Le casting, en dépit de quelques visages familiers, ne parvient pas à compenser l’indigence des scripts. Nia Vardalos, pourtant à l’origine de la saga, semble prisonnière de dialogues fades qui annihilent toute la fraîcheur de son personnage. Quant au remplacement de John Corbett par Steven Eckholdt, il accentue cruellement l'absence de la complicité qui faisait battre le cœur du film. Le couple central perd toute sa crédibilité et devient tristement insipide.

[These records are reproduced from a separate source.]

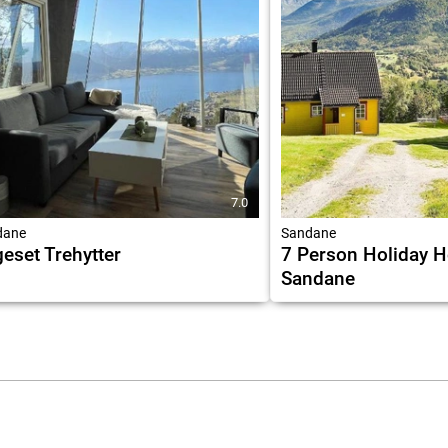
7.0
dane
Sandane
eset Trehytter
7 Person Holiday 
Sandane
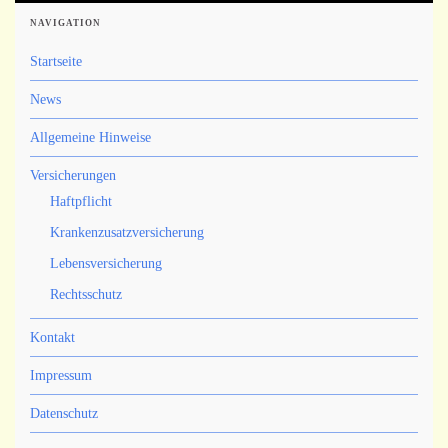
NAVIGATION
Startseite
News
Allgemeine Hinweise
Versicherungen
Haftpflicht
Krankenzusatzversicherung
Lebensversicherung
Rechtsschutz
Kontakt
Impressum
Datenschutz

La réalisation, elle, reste désespérément plate : aucune audace visuelle, un rythme mollasson, et des rires enregistrés qui tombent souvent à contretemps, comme pour masquer le vide scénaristique. On ne retrouve rien de l’alchimie spontanée qui avait su toucher un public large et diversifié au cinéma.
Au final, My Big Fat Greek Life s’apparente à une suite opportuniste, sans réelle ambition artistique ni renouvellement narratif. Là où il aurait fallu une nouvelle histoire, la série se contente de recycler des miettes du festin d'origine. Mon 2/10 reflète ce sentiment de gâchis : une belle idée initiale qui se transforme en produit dérivé sans âme.